* _SUPPLIED INFORMATION_
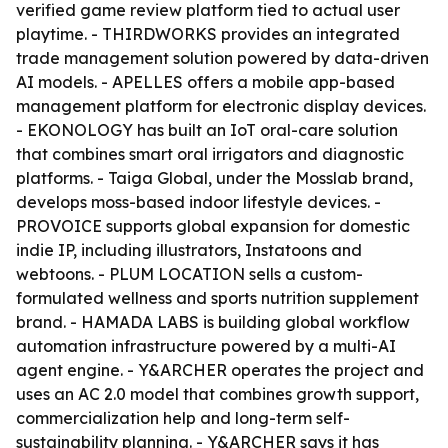
verified game review platform tied to actual user
playtime. - THIRDWORKS provides an integrated
trade management solution powered by data-driven
AI models. - APELLES offers a mobile app-based
management platform for electronic display devices.
- EKONOLOGY has built an IoT oral-care solution
that combines smart oral irrigators and diagnostic
platforms. - Taiga Global, under the Mosslab brand,
develops moss-based indoor lifestyle devices. -
PROVOICE supports global expansion for domestic
indie IP, including illustrators, Instatoons and
webtoons. - PLUM LOCATION sells a custom-
formulated wellness and sports nutrition supplement
brand. - HAMADA LABS is building global workflow
automation infrastructure powered by a multi-AI
agent engine. - Y&ARCHER operates the project and
uses an AC 2.0 model that combines growth support,
commercialization help and long-term self-
sustainability planning. - Y&ARCHER says it has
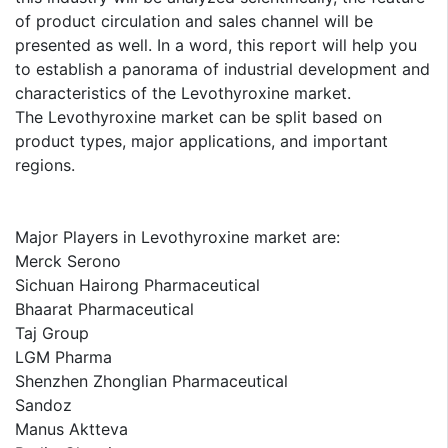
of product circulation and sales channel will be
presented as well. In a word, this report will help you
to establish a panorama of industrial development and
characteristics of the Levothyroxine market.
The Levothyroxine market can be split based on
product types, major applications, and important
regions.
Major Players in Levothyroxine market are:
Merck Serono
Sichuan Hairong Pharmaceutical
Bhaarat Pharmaceutical
Taj Group
LGM Pharma
Shenzhen Zhonglian Pharmaceutical
Sandoz
Manus Aktteva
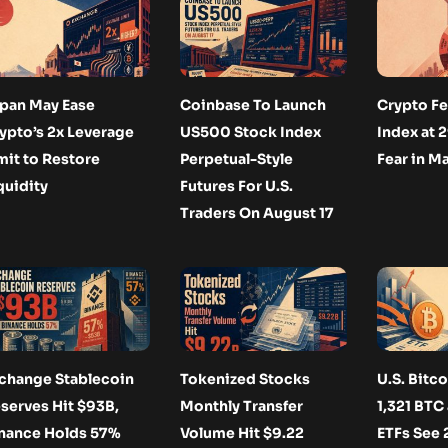
pan May Ease
Coinbase To Launch
Crypto Fe
ypto’s 2x Leverage
US500 Stock Index
Index at 
mit to Restore
Perpetual-Style
Fear in M
quidity
Futures For U.S.
Traders On August 17
change Stablecoin
Tokenized Stocks
U.S. Bitc
serves Hit $93B,
Monthly Transfer
1,321 BTC
nance Holds 57%
Volume Hit $9.22
ETFs See 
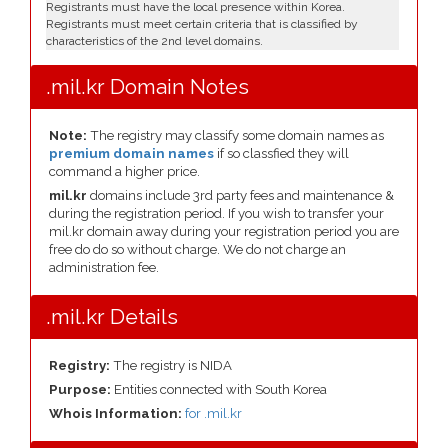
Registrants must have the local presence within Korea.
Registrants must meet certain criteria that is classified by
characteristics of the 2nd level domains.
.mil.kr Domain Notes
Note:
The registry may classify some domain names as
premium domain names
if so classfied they will
command a higher price.
mil.kr
domains include 3rd party fees and maintenance &
during the registration period. If you wish to transfer your
mil.kr domain away during your registration period you are
free do do so without charge. We do not charge an
administration fee.
.mil.kr Details
Registry:
The registry is NIDA
Purpose:
Entities connected with South Korea
Whois Information:
for .mil.kr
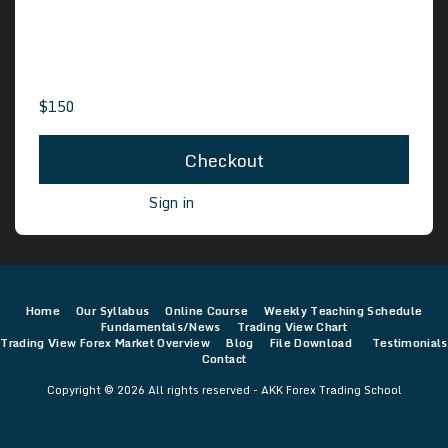
10 Sections
93 Lessons
$
150
Checkout
Already a user?
Sign in
Home
Our Syllabus
Online Course
Weekly Teaching Schedule
Fundamentals/News
Trading View Chart
Trading View Forex Market Overview
Blog
File Download
Testimonials
Contact
Copyright © 2026 All rights reserved -
AKK Forex Trading School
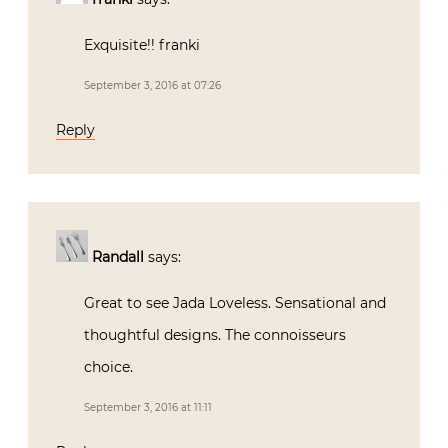
Exquisite!! franki
September 3, 2016 at 07:26
Reply
Randall
says:
Great to see Jada Loveless. Sensational and
thoughtful designs. The connoisseurs
choice.
September 3, 2016 at 11:11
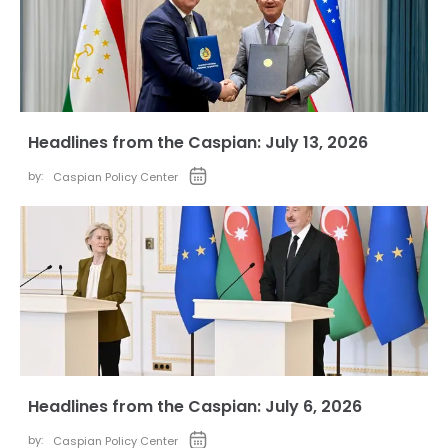
Headlines from the Caspian: July 13, 2026
by:
Caspian Policy Center
Headlines from the Caspian: July 6, 2026
by:
Caspian Policy Center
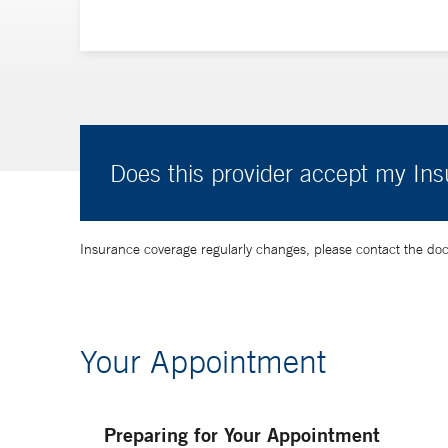
Does this provider accept my In
Insurance coverage regularly changes, please contact the doctor
Your Appointment
Preparing for Your Appointment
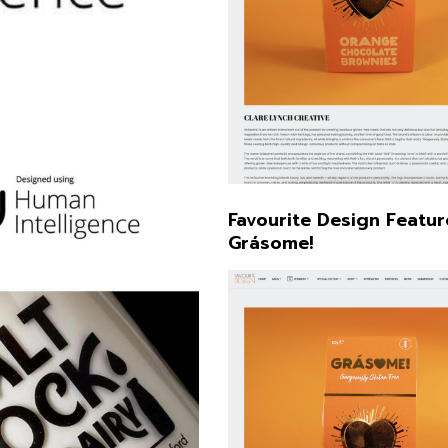
Illustration
Favourite Design Featur
Grásome!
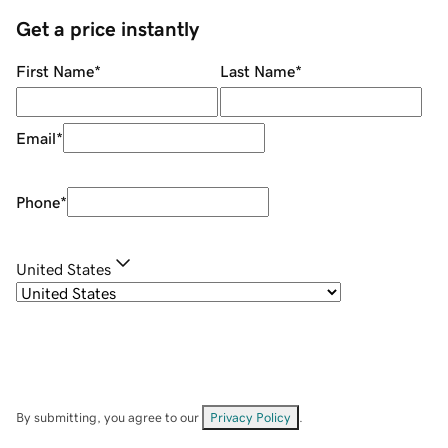
Get a price instantly
First Name
*
Last Name
*
Email
*
Phone
*
United States
By submitting, you agree to our
Privacy Policy
.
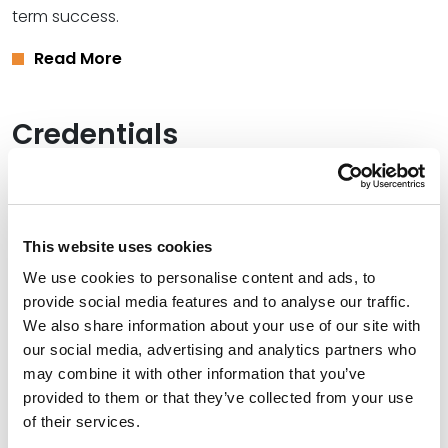
term success.
Read More
Credentials
Education
University of Kansas School of Law, 1983 (J.D.)
This website uses cookies
University of Kansas, 1980 (B.B.A.)
We use cookies to personalise content and ads, to
provide social media features and to analyse our traffic.
We also share information about your use of our site with
our social media, advertising and analytics partners who
Bar Admissions
may combine it with other information that you’ve
provided to them or that they’ve collected from your use
Oklahoma, 1984
of their services.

* _WORK TASK_
Work out how many lines of the material contain "they". Reply with that number only.

* _FINISHED TASK_
2